In summary, the maternal severity score provide an estimation of the overall severity associated with a specific women or a selected population. Similarly, the MSI provides an estimate of the death risk. To maximize usability, the Appendix S1
contains a maternal severity score and maternal severity index calculator. As a final remark, the estimates derived from the MSI model are to be used with caution. A MSI with 95% of death risk means that among 100 women with similar conditions, 95 women may die. However, the model is not able to differentiate if the specific woman is among the 5 that will survive. Thus, MSI estimates should not directly guide the management of critically ill patients.

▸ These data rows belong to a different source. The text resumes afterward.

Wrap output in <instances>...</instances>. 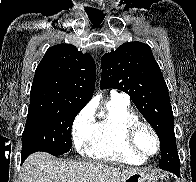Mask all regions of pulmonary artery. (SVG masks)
Returning a JSON list of instances; mask_svg holds the SVG:
<instances>
[{
	"instance_id": "e3ab8cb5",
	"label": "pulmonary artery",
	"mask_w": 196,
	"mask_h": 182,
	"mask_svg": "<svg viewBox=\"0 0 196 182\" xmlns=\"http://www.w3.org/2000/svg\"><path fill=\"white\" fill-rule=\"evenodd\" d=\"M111 96L112 97H117V98H121V99H124V100H126V101H128V96L126 95V94H123V93H118V92H116V91H112L111 92Z\"/></svg>"
}]
</instances>
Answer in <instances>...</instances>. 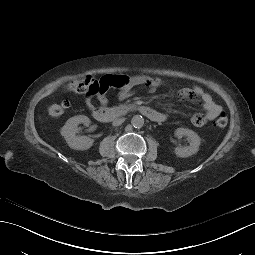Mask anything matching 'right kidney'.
<instances>
[{
    "label": "right kidney",
    "mask_w": 255,
    "mask_h": 255,
    "mask_svg": "<svg viewBox=\"0 0 255 255\" xmlns=\"http://www.w3.org/2000/svg\"><path fill=\"white\" fill-rule=\"evenodd\" d=\"M79 124L89 126L90 120L86 116H75L69 119L62 128L61 135L73 150L83 151L90 149L94 143V139L76 135Z\"/></svg>",
    "instance_id": "right-kidney-1"
}]
</instances>
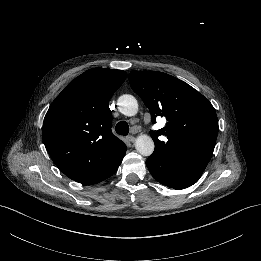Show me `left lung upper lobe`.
Returning <instances> with one entry per match:
<instances>
[{"label":"left lung upper lobe","mask_w":261,"mask_h":261,"mask_svg":"<svg viewBox=\"0 0 261 261\" xmlns=\"http://www.w3.org/2000/svg\"><path fill=\"white\" fill-rule=\"evenodd\" d=\"M129 82L151 113L161 116L166 127L150 132L153 154L164 159L206 168L211 159L218 120L210 101L187 83L162 72L131 71ZM166 135L160 141L158 136Z\"/></svg>","instance_id":"obj_1"}]
</instances>
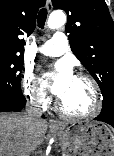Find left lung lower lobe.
Listing matches in <instances>:
<instances>
[{
  "label": "left lung lower lobe",
  "instance_id": "obj_1",
  "mask_svg": "<svg viewBox=\"0 0 114 156\" xmlns=\"http://www.w3.org/2000/svg\"><path fill=\"white\" fill-rule=\"evenodd\" d=\"M95 120L108 123L114 127V113L112 112H101Z\"/></svg>",
  "mask_w": 114,
  "mask_h": 156
}]
</instances>
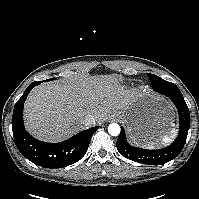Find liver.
Returning <instances> with one entry per match:
<instances>
[{
  "instance_id": "6515ba94",
  "label": "liver",
  "mask_w": 199,
  "mask_h": 199,
  "mask_svg": "<svg viewBox=\"0 0 199 199\" xmlns=\"http://www.w3.org/2000/svg\"><path fill=\"white\" fill-rule=\"evenodd\" d=\"M133 99L110 75L45 83L26 100L25 125L41 140L60 141L86 128L83 121L88 114L100 122L112 112L127 109Z\"/></svg>"
}]
</instances>
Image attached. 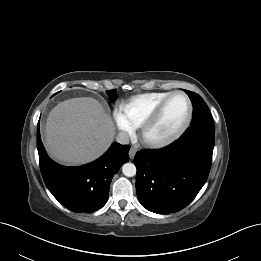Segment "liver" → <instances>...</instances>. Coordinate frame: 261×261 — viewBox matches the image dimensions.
Wrapping results in <instances>:
<instances>
[{
	"label": "liver",
	"mask_w": 261,
	"mask_h": 261,
	"mask_svg": "<svg viewBox=\"0 0 261 261\" xmlns=\"http://www.w3.org/2000/svg\"><path fill=\"white\" fill-rule=\"evenodd\" d=\"M114 123L93 98H72L55 106L46 122V147L65 164L81 165L100 157L111 145Z\"/></svg>",
	"instance_id": "6515ba94"
}]
</instances>
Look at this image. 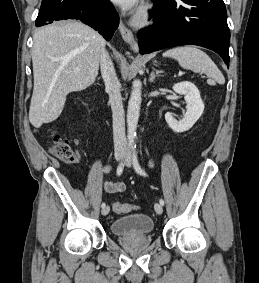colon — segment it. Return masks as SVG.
<instances>
[{
	"instance_id": "5ec220e1",
	"label": "colon",
	"mask_w": 259,
	"mask_h": 283,
	"mask_svg": "<svg viewBox=\"0 0 259 283\" xmlns=\"http://www.w3.org/2000/svg\"><path fill=\"white\" fill-rule=\"evenodd\" d=\"M51 152L66 163H74L77 161V154L75 153L69 140L63 138L58 133H53L52 135ZM112 208L115 213L124 214L138 209V206L116 202L112 204Z\"/></svg>"
}]
</instances>
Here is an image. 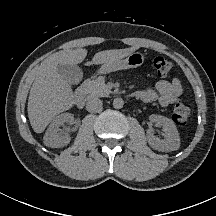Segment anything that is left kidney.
<instances>
[{"instance_id": "1", "label": "left kidney", "mask_w": 216, "mask_h": 216, "mask_svg": "<svg viewBox=\"0 0 216 216\" xmlns=\"http://www.w3.org/2000/svg\"><path fill=\"white\" fill-rule=\"evenodd\" d=\"M149 120L156 125L162 126L165 135L164 139H159L155 137L152 133H148V143L149 145L158 151L169 152L178 150L180 147V137L178 130L173 123L167 117L161 115L152 114L149 116Z\"/></svg>"}]
</instances>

The identification of maternal near-miss cases using the WHO list of pregnancy-related life-threatening conditions is valid, as these conditions are accurately associated with maternal deaths. The MSI model adequately describes the relationship between severity markers and maternal deaths. The MSI model can be used as a tool for benchmarking, population severity assessment and case-mix adjustment. The use of the MSI model within a maternal near-miss approach has the potential of contributing to the assessment and improvement of maternal health care, particularly that required by women experiencing severe maternal morbidity. Further studies assessing the performance of the MSI model in other populations are welcome.